Si vous analysez 200 études nulles, au final vous obtiendrez une réponse nulle. Si on fait entrer des âneries d’un côté, ce sont des âneries qui vont sortir de l’autre
Et il y a le contre-argument du pessimiste: il est facile d’imaginer comment un mauvais résultat a pu déboucher directement sur un autre. L’épuisement de l’ego est une théorie si visible et si répandue qu’on peut la tester d’un millier de façons différentes. Au lieu de faire cuire une fournée de cookies au chocolat, vous pouvez tenter vos étudiants avec un saladier débordant de M&M’s. Au lieu de faire parler les sujets avec des personnes d’une autre couleur, vous pouvez leur demander de se rappeler d’un épisode de leur vie où ils ont été victimes de racisme. Différentes versions du paradigme de référence produisent toutes le même effet –c’est la nature même de la Grande Trouvaille. Ce qui signifie que vous pouvez modifier le concept comme vous le voulez et autant de fois que nécessaire jusqu’à ce que vous tombiez sur une version qui paraisse donner un résultat positif. Mais alors le fait que vous reproduisiez le concept ne signifie pas toujours que vous obtenez un vrai résultat. Cela montre uniquement que vous avez essayé un tas de méthodes différentes –que vous avez la volonté de vous accrocher à votre hypothèse jusqu’à ce que vous trouviez une expérience qui fonctionne.
Vieilles méthodes
Pris au pied de la lettre, le nouveau Registered Replication Report n’invalide pas tout ce que nous pensions savoir sur la volonté. Le self-control peut avoir des failles, bien sûr. Seulement nous ne savons pas exactement quand ou pourquoi. Il pourrait même être possible que Baumeister soit tout à fait dans le vrai –que les gens aient un réservoir de force mentale qui se vide un peu plus à chaque fois qu’on s’en sert. Mais la méthode à double tâche que lui et Tice ont inventée il y a vingt ans paraît aujourd’hui incertaine. Ce qui a pour conséquence de rendre suspecte une littérature scientifique dans son intégralité.

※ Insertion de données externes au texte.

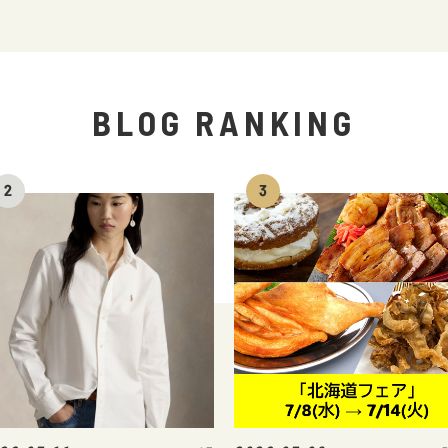
BLOG RANKING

«À un moment nous devons recommencer du début et dire qu’on en est à l’année zéro», explique Inzlicht, en ne se référant pas uniquement à la somme totale des recherches sur l’épuisement du moi mais aussi à ce qu’il ressent parfois vis-à-vis du domaine de la psychologie sociale dans son ensemble.

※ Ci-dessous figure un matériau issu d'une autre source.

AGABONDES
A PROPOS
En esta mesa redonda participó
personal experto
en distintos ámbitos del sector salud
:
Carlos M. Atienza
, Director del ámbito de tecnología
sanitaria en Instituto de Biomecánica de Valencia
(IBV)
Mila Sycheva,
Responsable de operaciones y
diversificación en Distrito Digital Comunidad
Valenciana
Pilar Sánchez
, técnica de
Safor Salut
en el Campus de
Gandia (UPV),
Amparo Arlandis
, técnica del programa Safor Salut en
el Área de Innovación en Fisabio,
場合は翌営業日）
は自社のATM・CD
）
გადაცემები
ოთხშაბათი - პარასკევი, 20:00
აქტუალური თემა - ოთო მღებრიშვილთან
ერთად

Toutes les vieilles méthodes sont remises en question. Même les méta-analyses, autrefois considérées comme fournissant une référence absolue pour évaluer les corpus de recherches, semblent sans valeur. «Les méta-analyses sont nases», m’a prévenu Inzlicht. Si vous analysez 200 études nulles, au final vous obtiendrez une réponse nulle. Si on fait entrer des âneries d’un côté, ce sont des âneries qui vont sortir de l’autre.
Baumeister, pour sa part, a l’intention de lancer son propre programme de contre-études, en utilisant des méthodes dont il pense qu’elles vont marcher. «Nous essayons de faire un travail droit et honnête, et maintenant nous devons retourner à la case départ –juste pour prouver une chose démontrée il y a vingt ans. … Il est plus facile de publier des trucs qui démolissent que de construire, regrette-t-il. Ce n’est pas un moment agréable. Ce n’est pas très drôle.»
Si ce n’est pas très drôle pour les gens dont le travail de toute une vie a été remis en question, cela n’encourage pas non plus les sceptiques du domaine. «Je ne sais plus où j’en suis, écrivait Inzlicht sur son blog début mars. J’ai l’impression que le sol se dérobe sous mes pieds et que je ne sais plus ce qui est réel et ce qui ne l’est pas.»